By no means is the recruitment industry lacking women. It is an industry that is made up of a fine balance of both men and women.
What we want our experts to discuss in this panel is more about the tangible and intangible benefits of taking up a career as a recruiter, and why women have all the characteristics to succeed as recruiters.
To attract more women to the recruitment industry, we need to publicly share and celebrate the achievements of our female peers! It is a fundamental way to contribute to the success and core business support we provide every day. Further, it allows for tremendous career and earning potential to provide for our families.
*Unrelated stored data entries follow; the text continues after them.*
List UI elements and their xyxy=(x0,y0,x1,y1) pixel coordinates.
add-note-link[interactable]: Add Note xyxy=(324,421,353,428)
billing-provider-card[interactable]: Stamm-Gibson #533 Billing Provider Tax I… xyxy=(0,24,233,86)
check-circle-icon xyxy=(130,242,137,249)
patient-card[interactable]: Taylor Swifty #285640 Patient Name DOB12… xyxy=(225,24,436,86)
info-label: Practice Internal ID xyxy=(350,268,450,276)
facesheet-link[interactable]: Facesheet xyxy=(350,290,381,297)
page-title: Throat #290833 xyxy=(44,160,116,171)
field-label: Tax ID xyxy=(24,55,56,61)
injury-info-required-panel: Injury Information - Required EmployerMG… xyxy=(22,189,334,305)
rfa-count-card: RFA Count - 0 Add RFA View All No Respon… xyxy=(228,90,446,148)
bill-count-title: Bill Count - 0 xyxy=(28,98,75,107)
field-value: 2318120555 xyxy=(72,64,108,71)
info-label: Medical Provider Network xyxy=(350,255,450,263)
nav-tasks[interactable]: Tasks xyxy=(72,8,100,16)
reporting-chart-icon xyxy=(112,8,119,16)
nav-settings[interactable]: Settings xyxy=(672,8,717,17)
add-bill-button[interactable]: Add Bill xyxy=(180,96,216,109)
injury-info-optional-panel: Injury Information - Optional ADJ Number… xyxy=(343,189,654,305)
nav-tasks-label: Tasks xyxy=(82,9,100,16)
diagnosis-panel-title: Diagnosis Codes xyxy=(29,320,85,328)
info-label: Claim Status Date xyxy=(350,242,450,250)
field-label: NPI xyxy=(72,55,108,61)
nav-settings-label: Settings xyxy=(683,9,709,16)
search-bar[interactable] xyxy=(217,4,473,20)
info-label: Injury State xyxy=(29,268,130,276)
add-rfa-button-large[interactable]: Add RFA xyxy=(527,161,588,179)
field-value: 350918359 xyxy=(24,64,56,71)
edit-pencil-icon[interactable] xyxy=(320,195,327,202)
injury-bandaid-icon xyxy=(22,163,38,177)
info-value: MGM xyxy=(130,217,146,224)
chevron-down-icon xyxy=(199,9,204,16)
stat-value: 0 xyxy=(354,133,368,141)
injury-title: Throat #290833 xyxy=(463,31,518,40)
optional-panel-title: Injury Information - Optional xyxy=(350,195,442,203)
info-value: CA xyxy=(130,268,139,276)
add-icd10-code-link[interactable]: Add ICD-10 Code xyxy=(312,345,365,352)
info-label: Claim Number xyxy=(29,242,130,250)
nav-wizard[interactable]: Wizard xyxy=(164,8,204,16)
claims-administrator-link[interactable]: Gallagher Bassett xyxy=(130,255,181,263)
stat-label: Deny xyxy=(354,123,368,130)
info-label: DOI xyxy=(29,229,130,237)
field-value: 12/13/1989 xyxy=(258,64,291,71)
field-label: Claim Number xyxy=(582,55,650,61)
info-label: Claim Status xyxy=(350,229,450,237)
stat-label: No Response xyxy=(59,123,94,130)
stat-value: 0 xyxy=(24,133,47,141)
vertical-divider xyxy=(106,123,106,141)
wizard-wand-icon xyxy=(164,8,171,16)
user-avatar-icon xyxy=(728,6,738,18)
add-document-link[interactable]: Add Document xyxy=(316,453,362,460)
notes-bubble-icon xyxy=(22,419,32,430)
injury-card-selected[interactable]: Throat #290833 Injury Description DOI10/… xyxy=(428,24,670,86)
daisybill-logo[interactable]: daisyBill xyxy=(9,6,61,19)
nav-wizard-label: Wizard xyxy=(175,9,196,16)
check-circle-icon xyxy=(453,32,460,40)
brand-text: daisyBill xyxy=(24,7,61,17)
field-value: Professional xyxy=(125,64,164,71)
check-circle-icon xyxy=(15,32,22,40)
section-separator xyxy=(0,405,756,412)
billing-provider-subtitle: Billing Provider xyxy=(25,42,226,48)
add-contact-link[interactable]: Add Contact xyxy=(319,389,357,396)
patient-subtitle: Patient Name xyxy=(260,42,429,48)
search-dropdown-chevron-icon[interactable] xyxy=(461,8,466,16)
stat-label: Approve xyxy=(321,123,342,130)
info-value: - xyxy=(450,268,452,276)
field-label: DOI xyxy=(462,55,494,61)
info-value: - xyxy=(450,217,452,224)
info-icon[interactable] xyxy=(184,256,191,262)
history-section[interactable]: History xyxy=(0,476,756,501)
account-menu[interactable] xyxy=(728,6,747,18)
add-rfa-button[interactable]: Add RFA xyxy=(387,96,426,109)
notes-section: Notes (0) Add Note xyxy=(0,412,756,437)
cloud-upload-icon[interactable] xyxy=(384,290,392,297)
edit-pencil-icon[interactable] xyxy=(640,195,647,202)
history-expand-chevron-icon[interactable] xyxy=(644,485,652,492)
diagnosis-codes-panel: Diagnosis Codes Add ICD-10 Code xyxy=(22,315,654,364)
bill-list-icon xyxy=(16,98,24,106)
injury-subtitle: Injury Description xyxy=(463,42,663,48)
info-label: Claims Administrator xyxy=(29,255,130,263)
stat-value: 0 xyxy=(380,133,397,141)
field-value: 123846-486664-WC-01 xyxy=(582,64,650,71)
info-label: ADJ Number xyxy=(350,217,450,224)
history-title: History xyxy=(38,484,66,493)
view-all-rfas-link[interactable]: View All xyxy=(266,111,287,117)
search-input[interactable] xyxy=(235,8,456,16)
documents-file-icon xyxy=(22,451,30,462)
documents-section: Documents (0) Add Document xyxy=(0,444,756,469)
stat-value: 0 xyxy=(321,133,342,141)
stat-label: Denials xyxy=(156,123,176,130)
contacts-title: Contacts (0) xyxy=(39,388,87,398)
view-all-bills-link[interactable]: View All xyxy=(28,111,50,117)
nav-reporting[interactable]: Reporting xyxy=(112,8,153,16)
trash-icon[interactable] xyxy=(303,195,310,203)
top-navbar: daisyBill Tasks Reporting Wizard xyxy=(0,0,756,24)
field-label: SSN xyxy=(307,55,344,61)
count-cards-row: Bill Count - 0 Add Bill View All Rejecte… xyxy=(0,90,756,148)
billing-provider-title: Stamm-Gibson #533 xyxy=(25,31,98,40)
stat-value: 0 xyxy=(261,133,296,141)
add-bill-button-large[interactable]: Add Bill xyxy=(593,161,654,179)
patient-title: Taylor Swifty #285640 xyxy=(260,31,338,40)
Aside from the tangibles, there is the intrinsic satisfaction of helping others and nurturing their career advancement aspirations. Both traits are often practiced and desired by our female colleagues in the workplace, providing a sense of professional fulfillment.
Libby Herrmann, Client Relationship Manager at WilsonHCG.
Most of the people I’ve managed throughout my career in recruiting have been women. I haven’t noticed a dearth of women recruiters yet, but I think to continue to attract women to this profession, we need to keep focusing on equality in both compensation and career opportunities. Women often leave the workforce temporarily to either start families or to be caretakers…with the intention of returning to the workforce. But often, the barrier of re-entry is too high. Instead, we should create space and programs for women to tackle other areas of their lives while still continuing to grow and develop in their careers. It doesn’t have to be one or the other, as it can often seem.
Amanda Bell, Director of Recruiting at Lever.
The really cool thing about the recruitment industry – there are tons of amazing women who are paving the way and doing extraordinary things in this space. So, maybe we (recruiters, hiring managers, leaders) focus our recruitment initiatives on empowering women to apply for roles and even take on leadership and/or executive roles. One easy thing we can do – is share job opportunities with other females within your social network (including the in’s & out’s of the role).
But there are tons of other social platforms where we can share our jobs, other resources & support (you can check out meetsup.com or Eventbrite for events happening in your area) – and if you love to encourage younger women to get into the profession – check out mentorship programs in your area (there are more and more “online-mentorship programs” developing for women who are on the go – but like to provide advice to young women).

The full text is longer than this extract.